If your child requires specialized equipment (for example large print books, an FM trainer, or Braille services) contact the Area Special Education Coordinator in Okinawa.
Pacific Area OfficeSpecial Education CoordinatorDoDEA-Pacific, Area OfficeUnit 35007FPO AP 96373-5007
011-81-98-876-0279DSN 315-645-2755Fax: 011-81-98-876-4263Email
Japan District Superintendent's OfficeDoDEA Japan DistrictUnit 5072APO AP 96328-5072
DSN 315-225-3954011-81-425522510 ext .5-3940Email
At Camp Zama schools, Arnn Elementary, Zama Middle, and Zama High, DoDEA provides the following level of services.
Autism Spectrum Disorder (ASD): The schools provide direct instruction in the regular classroom or in a resource room. This location would not be appropriate for children with the diagnosis of autism who require individual support or more intensive special education service.

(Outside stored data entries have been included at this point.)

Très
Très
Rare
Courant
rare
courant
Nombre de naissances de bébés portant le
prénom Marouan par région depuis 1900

Communication/Speech Impaired: Services are available to provide comprehensive speech and language interventions in individual, small group, and/or general education classroom settings. Additionally, services are available to provide student and general education teacher training in the use of augmentative communication devices and/or alternate communication systems and/or FM systems in individual, small group, and classroom settings.
Emotionally Impaired: Children with a diagnosis of emotional impairment may receive instruction, behavior modification, and counseling in a resource room setting. There is no self-contained classroom for the emotionally impaired. This placement would not be appropriate for children coming out of a residential placement and/or an alternative educational setting.

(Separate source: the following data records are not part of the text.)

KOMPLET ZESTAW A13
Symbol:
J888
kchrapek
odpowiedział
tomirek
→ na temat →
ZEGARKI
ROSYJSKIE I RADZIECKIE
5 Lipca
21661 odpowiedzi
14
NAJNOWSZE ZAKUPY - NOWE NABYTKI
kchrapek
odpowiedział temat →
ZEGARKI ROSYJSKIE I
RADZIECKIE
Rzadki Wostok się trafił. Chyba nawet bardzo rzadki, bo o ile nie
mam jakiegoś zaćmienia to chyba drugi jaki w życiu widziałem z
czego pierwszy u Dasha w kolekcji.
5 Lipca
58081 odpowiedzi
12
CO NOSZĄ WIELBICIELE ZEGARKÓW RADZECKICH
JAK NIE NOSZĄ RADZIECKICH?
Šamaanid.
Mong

Hearing Impaired: Services are available on an as-needed-basis to provide consultation for students with hearing impairments who can be served in the general education classrooms. The Hearing Impaired Specialist is not located within the school complex and on-site visits may be limited. Minor environmental modifications and some special materials are available. Support is provided for children whose hearing disability is typically corrected with hearing aids. This is not an appropriate location for children who are deaf or who require the services of an interpreter.
Specific Learning Disability: Services are available to provide the majority of individualized instruction in a resource room setting (75% of the of the day or more).

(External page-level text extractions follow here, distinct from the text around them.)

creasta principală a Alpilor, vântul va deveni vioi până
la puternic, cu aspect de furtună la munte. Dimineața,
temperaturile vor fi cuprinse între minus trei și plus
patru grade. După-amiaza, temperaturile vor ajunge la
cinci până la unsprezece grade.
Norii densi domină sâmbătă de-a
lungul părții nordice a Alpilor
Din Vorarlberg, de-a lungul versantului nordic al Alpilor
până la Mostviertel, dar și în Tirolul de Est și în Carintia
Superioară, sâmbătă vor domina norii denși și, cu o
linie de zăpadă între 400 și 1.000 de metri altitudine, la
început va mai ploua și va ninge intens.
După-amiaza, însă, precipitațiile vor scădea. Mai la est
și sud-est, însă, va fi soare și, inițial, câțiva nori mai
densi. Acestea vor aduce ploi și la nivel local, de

Intellectual Disability (Mental Retardation Services are available for children who have moderate to severe mental retardation and require a specialized environment for the majority of the school day. A specialized curriculum, including training in activities of daily living and pre-vocational support are available.
Preschool (3-5 years of age): Services are available for children with developmental delays and/or other identified disabilities who require daily or less frequent support in a developmental preschool classroom setting.
Visually Impaired: Consultation services are provided on an as-needed-basis to support children with low vision who can be served in a general education classroom. The Visually Impaired Specialist is not located within the school complex and on-site visits may be limited. This may include equipment for providing magnification and high contrast, large print books, and environmental modifications for light control and/or preferential seating. This is not an appropriate location for children who are blind and require pre-Braille or Braille instruction or orientation and mobility training.
Special Note: In this community, services may also vary by school. For example, Arnn Elementary School does not have a full range of services for children with emotional impairments or with intellectual disabilities. If your child requires specialized services, contact the district superintendent's office before accepting housing to insure that you live in the appropriate catchment area, if possible.